→ WORK REQUIRED: The part to set down runs from the first line of the data below through the line with "Click and Drag Targets", inclusive; write it exactly and leave out the pictures.

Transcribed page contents
━━━━━━━━━━━━━━━━━━━━━━━━━━━━━━

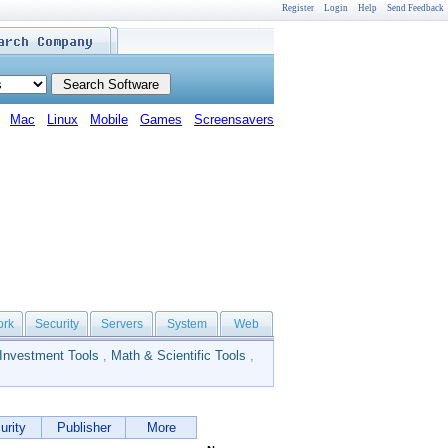
Register
Login
Help
Send Feedback
Mac
Linux
Mobile
Games
Screensavers
ork
Security
Servers
System
Web
Investment Tools
,
Math & Scientific Tools
,
urity
Publisher
More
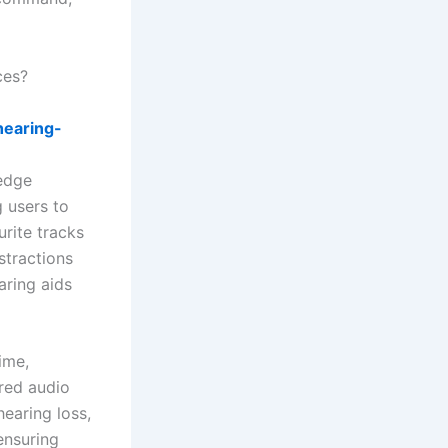
ces?
hearing-
a
-edge
 users to
urite tracks
istractions
aring aids
ime,
rred audio
hearing loss,
ensuring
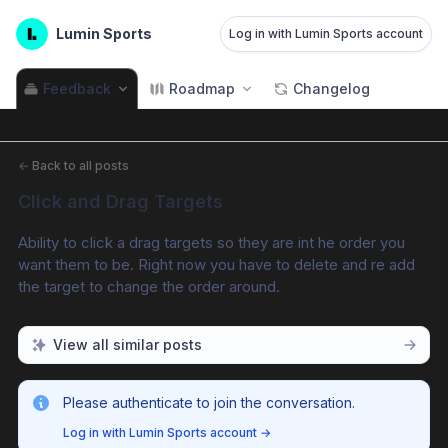
Lumin Sports
Log in with Lumin Sports account
Feedback
Roadmap
Changelog
←
Back to all posts
Click and Drag Targets
Ability to click a drag targets so they are int he order you 
want them to be. Right now you have to delete and re add 
the target to change the order around.
View all similar posts
Please authenticate to join the conversation.
Log in with Lumin Sports account
→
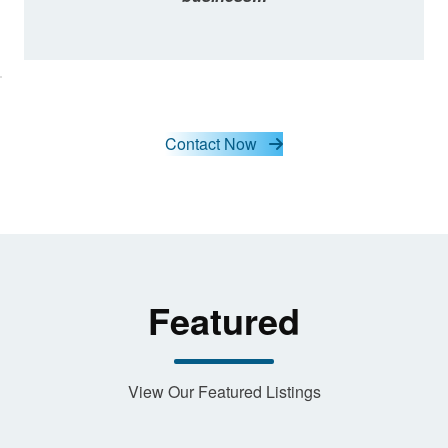
lick here
o accept
arketing
cookies
and load
this
Contact Now
content
Featured
View Our Featured Listings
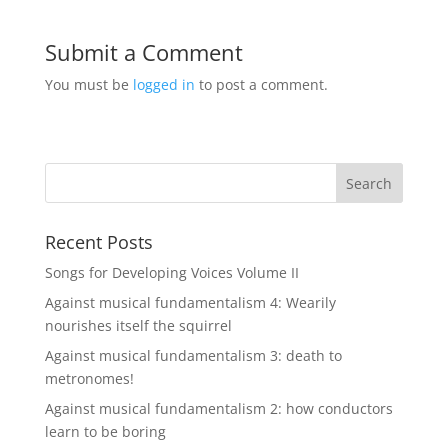
Submit a Comment
You must be
logged in
to post a comment.
Recent Posts
Songs for Developing Voices Volume II
Against musical fundamentalism 4: Wearily
nourishes itself the squirrel
Against musical fundamentalism 3: death to
metronomes!
Against musical fundamentalism 2: how conductors
learn to be boring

━━━━━━━━━━━━━━━━━━━━━━━━━━━━━━

→ TASK RESULT:
Register
Login
Help
Send Feedback
Mac
Linux
Mobile
Games
Screensavers
ork
Security
Servers
System
Web
Investment Tools
,
Math & Scientific Tools
,
urity
Publisher
More
ces?
hearing-
a
-edge
 users to
urite tracks
istractions
aring aids
ime,
rred audio
hearing loss,
ensuring
Lumin Sports
Log in with Lumin Sports account
Feedback
Roadmap
Changelog
←
Back to all posts
Click and Drag Targets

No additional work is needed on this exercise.